Recently, I came across an interesting article about unusual electronic components. One of the components that article talks about is the multifunction gate, which is a 6-pin integrated circuit which can act as one of several different 2-input logic gates depending on which input pins are connected to which incoming signal lines, and whether the ones that aren't connected are pulled high or low.
However, the gates mentioned by that article can't act as any 2-input logic gate, only some of them. The 74LVC1G97 can't act as NAND or NOR, the 74LVC1G98 can't act as AND or OR, and neither of the devices can act as XOR or XNOR. Their truth tables are as follows:
| Inputs | 74LVC1G97 | 74LVC1G98 |
| 0 0 0 | 0 | 1 |
| 0 0 1 | 0 | 1 |
| 0 1 0 | 1 | 0 |
| 0 1 1 | 1 | 0 |
| 1 0 0 | 0 | 1 |
| 1 0 1 | 1 | 0 |
| 1 1 0 | 0 | 1 |
| 1 1 1 | 1 | 0 |
That got me wondering if it's possible for such a 6-pin device to act as any 2-input logic gate. Such a 6-pin device is naturally equivalent to a single 3-input logic gate, since two of the pins are needed for power. There are only 256 (28) possible 3-input logic gates (since the truth table for a 3-input logic gate contains 23=8 bits of information). So it's a simple matter to just write a program that enumerates all the possible 3-input logic gates, tries all the possible ways of connecting them up, and sees what the results are equivalent to.

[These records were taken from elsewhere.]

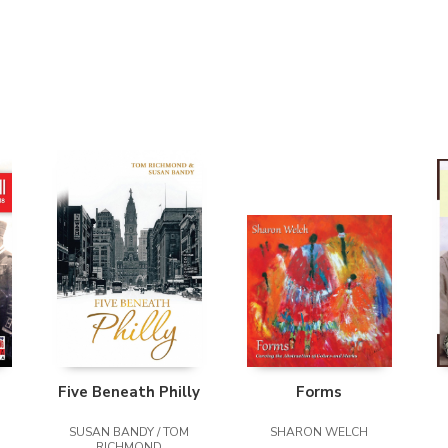
Five Beneath Philly
Forms
SUSAN BANDY / TOM
SHARON WELCH
RICHMOND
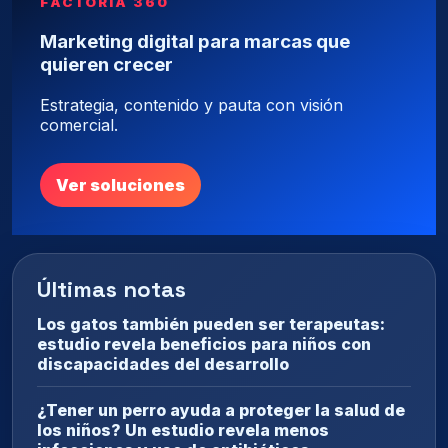
FACTORÍA 360
Marketing digital para marcas que
quieren crecer
Estrategia, contenido y pauta con visión
comercial.
Ver soluciones
Últimas notas
Los gatos también pueden ser terapeutas:
estudio revela beneficios para niños con
discapacidades del desarrollo
¿Tener un perro ayuda a proteger la salud de
los niños? Un estudio revela menos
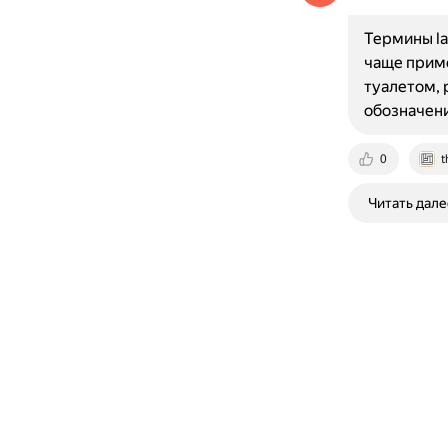
Термины la
чаще приме
туалетом, 
обозначен
0
t
Читать дале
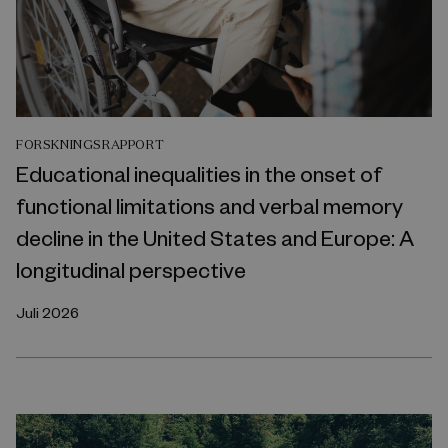
FORSKNINGSRAPPORT
Educational inequalities in the onset of
functional limitations and verbal memory
decline in the United States and Europe: A
longitudinal perspective
Juli 2026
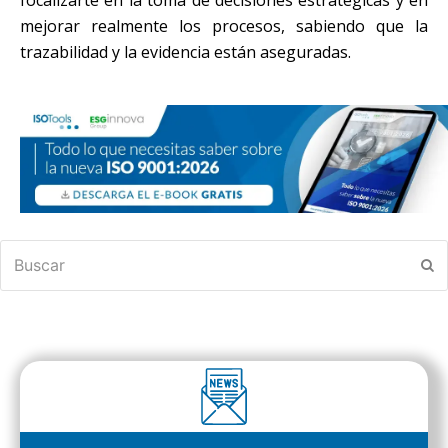
mejorar realmente los procesos, sabiendo que la
trazabilidad y la evidencia están aseguradas.
Buscar
En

There are 16 possible 2-input logic gates: 0, 1, A, B, ~A, ~B, A&B, A|B, ~(A&B), ~(A|B), A~B, ~(A~B), A&(~B), (~A)&B, A|(~B) and (~A)|B. Discounting the trivial gates, the gates that ignore one of their inputs and treating two gates as identical if we can get one from the other by swapping the inputs, gives us 8 distinct gates: AND, OR, NAND, NOR, XOR, XNOR, AND-with-one-inverting-input and OR-with-one-inverting-input.

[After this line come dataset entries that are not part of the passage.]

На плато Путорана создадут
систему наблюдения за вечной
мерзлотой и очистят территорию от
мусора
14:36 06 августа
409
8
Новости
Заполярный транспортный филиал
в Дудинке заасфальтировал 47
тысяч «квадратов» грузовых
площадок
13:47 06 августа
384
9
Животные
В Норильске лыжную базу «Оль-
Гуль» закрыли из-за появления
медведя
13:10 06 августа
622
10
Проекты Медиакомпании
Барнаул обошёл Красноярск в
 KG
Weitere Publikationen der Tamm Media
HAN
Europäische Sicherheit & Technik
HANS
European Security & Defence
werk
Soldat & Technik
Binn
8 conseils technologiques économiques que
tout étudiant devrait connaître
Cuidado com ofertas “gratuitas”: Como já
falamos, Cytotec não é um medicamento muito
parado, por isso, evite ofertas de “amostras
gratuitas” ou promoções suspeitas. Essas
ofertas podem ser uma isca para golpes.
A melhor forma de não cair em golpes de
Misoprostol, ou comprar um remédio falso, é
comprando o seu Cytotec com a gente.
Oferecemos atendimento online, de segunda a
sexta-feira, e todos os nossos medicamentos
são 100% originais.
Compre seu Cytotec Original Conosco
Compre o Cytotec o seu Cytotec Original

There are 4 possibilities for connecting up each of the three input pins: low, high, incoming signal line A and incoming signal line B. I originally thought that connecting the output pin to one of the input pins might also be useful, but it turns out that it isn't - either the value of the input pin makes no difference (in which case it might just as well be connected to one of the other four possibilities) or it does. If it does, then either the output is the same as the input pin that it's connected to (in which case it's underconstrained, and not a function of the other two input pins), or the opposite (in which case it's overconstrained, and also not a function of the other two input pins).

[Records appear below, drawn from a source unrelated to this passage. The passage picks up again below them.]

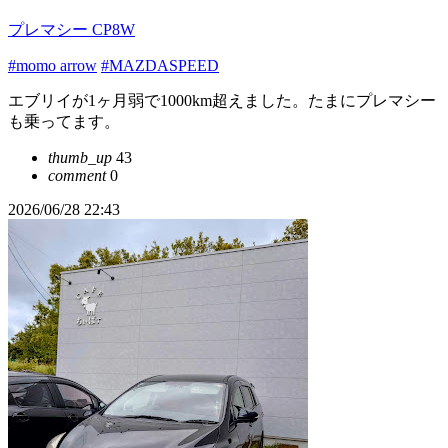
プレマシー CP8W
#momo arrow
#MAZDASPEED
エブリイが1ヶ月弱で1000km超えました。たまにプレマシー
も乗ってます。
thumb_up
43
comment
0
2026/06/28 22:43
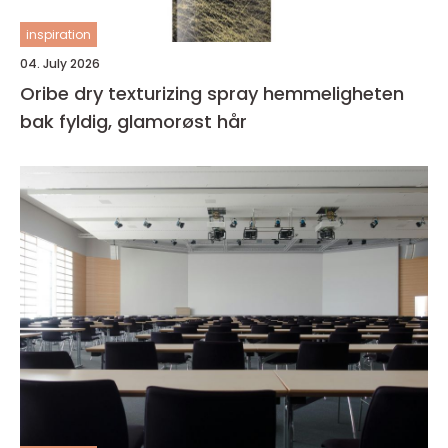
inspiration
04. July 2026
Oribe dry texturizing spray hemmeligheten
bak fyldig, glamorøst hår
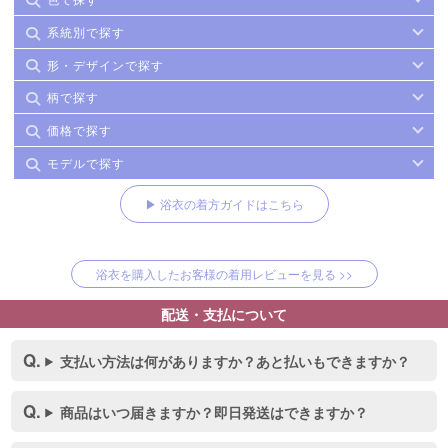
系統別で探す
形・デザインで探す
柄で探す
価格で探す
モデルで探す
▶ 浴衣の着方ガイドはこちら
浴衣を購入したお客様の着用レビューを見る >>
配送・支払について
支払い方法は何がありますか？あと払いもできますか？
商品はいつ届きますか？即日発送はできますか？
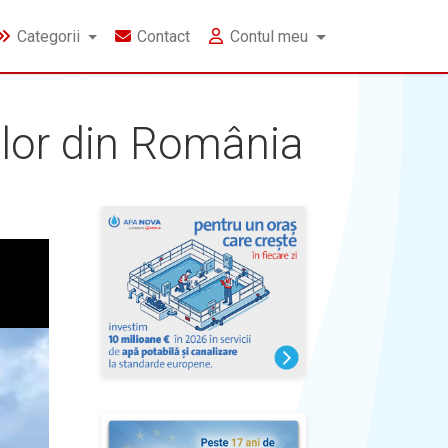
Categorii
Contact
Contul meu
lor din România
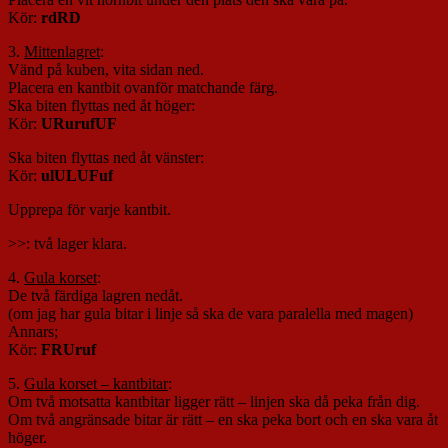
Kör:
rdRD
3.
Mittenlagret
:
Vänd på kuben, vita sidan ned.
Placera en kantbit ovanför matchande färg.
Ska biten flyttas ned åt höger:
Kör:
URurufUF
Ska biten flyttas ned åt vänster:
Kör:
ulULUFuf
Upprepa för varje kantbit.
>>: två lager klara.
4.
Gula korset
:
De två färdiga lagren nedåt.
(om jag har gula bitar i linje så ska de vara paralella med magen)
Annars;
Kör:
FRUruf
5.
Gula korset – kantbitar
:
Om två motsatta kantbitar ligger rätt – linjen ska då peka från dig.
Om två angränsade bitar är rätt – en ska peka bort och en ska vara åt
höger.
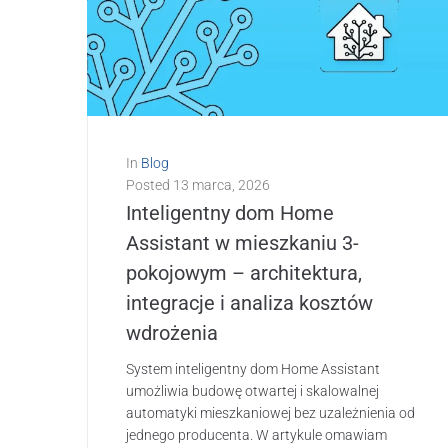
In
Blog
Posted
13 marca, 2026
Inteligentny dom Home
Assistant w mieszkaniu 3-
pokojowym – architektura,
integracje i analiza kosztów
wdrożenia
System inteligentny dom Home Assistant
umożliwia budowę otwartej i skalowalnej
automatyki mieszkaniowej bez uzależnienia od
jednego producenta. W artykule omawiam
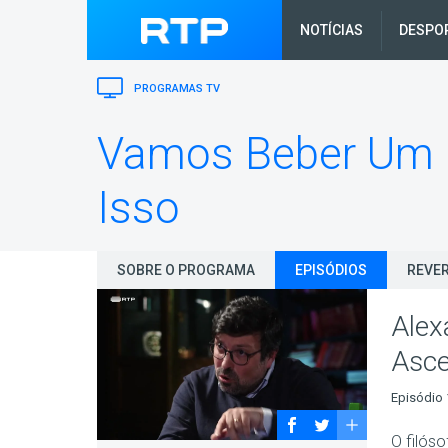
NOTÍCIAS
DESPO
PROGRAMAS TV
Vamos Beber Um C
Isso
SOBRE O PROGRAMA
EPISÓDIOS
REVER
Alex
Asce
Episódio 
O filós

So we have 256 possible 3-input logic gates times four possibilities for each of the three input pins, times two possible states for each of the two incoming signal line - that's 65536 circuit evaluations to try, which a computer program can run through in a timespan that is indistinguishable from instantaneous by unaided human senses.
Running the program didn't find any 3-input gates which can be configured to act as any of the 16 2-input gates, but it find something quite interesting - a dozen 3-input gates which can be configured to make 14 of them. Since swapping the inputs around gives equivalent gates, there's actually just two different gates, which for the purposes of this essay I'll call Harut and Marut.
| Inputs | Harut | Marut |
| 0 0 0 | 0 | 1 |
| 0 0 1 | 0 | 1 |
| 0 1 0 | 1 | 0 |
| 0 1 1 | 1 | 0 |
| 1 0 0 | 1 | 0 |
| 1 0 1 | 0 | 1 |
| 1 1 0 | 0 | 1 |
| 1 1 1 | 1 | 0 |
Note that the truth tables for Harut and Marut are quite similar to 74LVC1G97 and 74LVC1G98 respectively, just with two of the rows swapped or inverted. I haven't been able to find Harut and Marut gates on Mouser - it would be interesting to know if anybody makes them. One possible downside is that the 3-input gate isn't as useful in its own right (the 3-input gates for 74LVC1G97 and 74LVC1G98 are just a 2-input multiplexer and same with inverted output respectively).
I think it should be possible to design a 6-pin device that can yield any 2-input gate by making the supply lines take part in the configuration as well. For example, if you have a Harut gate and a Marut gate which give high-impedence outputs when power is not applied, you could put diodes on their supply lines and connect them up in parallel with the supply lines interchanged. Then applying power in the normal way would yield a Harut gate and reversing the polarity would yield a Marut gate. There's probably better ways to do it.